[EXTRACTED RECORDS]
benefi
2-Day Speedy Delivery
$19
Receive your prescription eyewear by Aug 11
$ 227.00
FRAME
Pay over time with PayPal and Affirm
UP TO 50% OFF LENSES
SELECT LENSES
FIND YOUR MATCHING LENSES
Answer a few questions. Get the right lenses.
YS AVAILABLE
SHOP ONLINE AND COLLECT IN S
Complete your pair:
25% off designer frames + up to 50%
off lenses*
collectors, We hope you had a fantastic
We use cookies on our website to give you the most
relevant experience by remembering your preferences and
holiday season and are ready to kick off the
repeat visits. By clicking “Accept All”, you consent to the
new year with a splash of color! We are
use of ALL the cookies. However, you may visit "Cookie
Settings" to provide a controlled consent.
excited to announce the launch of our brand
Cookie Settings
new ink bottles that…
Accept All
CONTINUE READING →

--

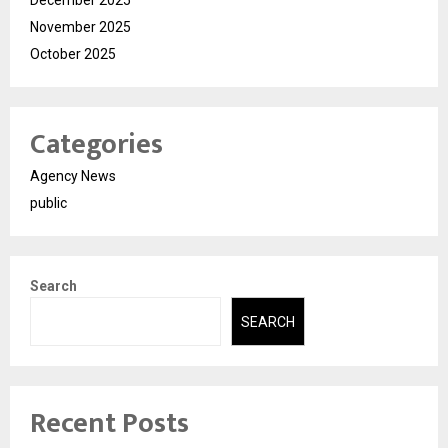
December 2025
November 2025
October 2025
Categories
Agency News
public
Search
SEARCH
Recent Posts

[WORK ITEM]
What you return must be the lines above that run from the line with "October 2025" to the line with "Recent Posts", inclusive, each copied exactly.

[FINAL ANSWER]
October 2025
Categories
Agency News
public
Search
SEARCH
Recent Posts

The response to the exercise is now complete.